Many in the gossip corridors found it perplexing to see the administration shooting itself in the foot last week. Bordering to political naivety, the office in Sufian Ahmed’s Ministry outlined potential risks in its prospectus to would be sovereign bond buyers, as brought out by the Financial Times. The paper could not have contained its disbelief over the unusual frankness in the document, One of the risks mentioned is a potential political instability following the upcoming national elections.
Signs of apprehension among the top leaders of the Revolutionary Democrats are evident, gossip observed. It is the first election to take place in the absence of their chief priest, the strong man of the ruling party. Lacking internal cohesion, a considerable number within the top leadership is worried less over the challenges coming from their political contenders as much as they are with the discontent among the electorate, gossip claims. They seem to have a resolve not to make the same mistake they did in 2005 in underestimating public dissatisfaction on issues of governance, corruption and breathing space, gossip observed.
Nevertheless, little do they seem to doubt the outcomes of the elections; they believe they will win, no matter what, claims gossip.
Traditionally, the legitimacy of Ethiopia’s national elections is influenced by the judgment of those tasked to keep an eye on the process and what takes place during polling dates. From the snap elections during the early 1990s of the transitional government to the most contested in 2005 and the winner-takes-it-all national elections five years subsequently, international observers have always been part of the political showdown.
And the way each group is perceived by the EPRRDFites, the opposition camp and the electorate vary, gossip observed. From the African Union, loved by the Revolutionary Democrats and loathed by the opposition, to the Carter Centre which all sides appear to love and hate at the same time, to the most controversial European Union, foreign observers are spice making pre and post election drama, claims gossip.

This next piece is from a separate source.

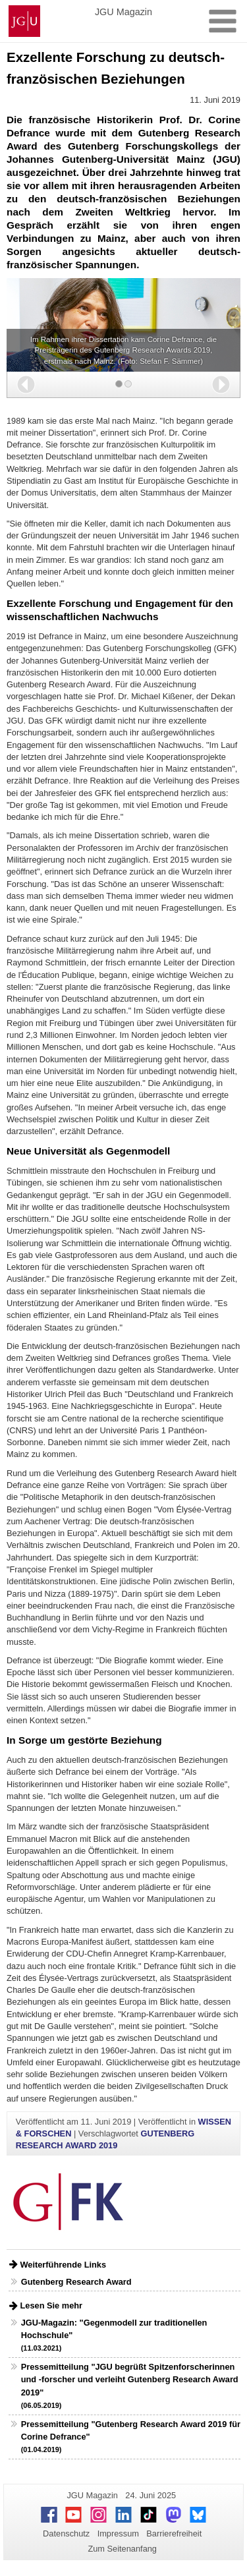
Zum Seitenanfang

Not anymore though, gossip discovered. If not anyone, the European Union will not send its electoral observers in May 2015, skipping Ethiopia’s national elections where its name was marred in the eyes of the EPRDFites and their supporters as much as it is revered among their political opponents, gossip revealed.
There is a political twist to this affair though, according to gossip. EU officials were told by the late Meles back in 2010 that it was for the last time Ethiopia would invite them to observe its national elections, disclosed gossip. Whether this knowledge of Ethiopia’s government’s desire influenced the EU’s decision not to include Ethiopia in the list of 15 countries its officials plan to dispatch observers in 2015 is not clear, claims gossip.
It seems that the government of Prime Minister Hailemariam Desalegn sees no point in inviting Brussels to send observers, knowing that Ethiopia is not in the list of EU priorities, despite the opinions of its diplomats in Addis Abeba, gossip claims. And the invitation is a prerequisite to consider whether or not to send observers.
It looks for now, Ethiopia’s political oppositions and the electorate need to manage up with electoral debacle where its primary component is missing, claims gossip.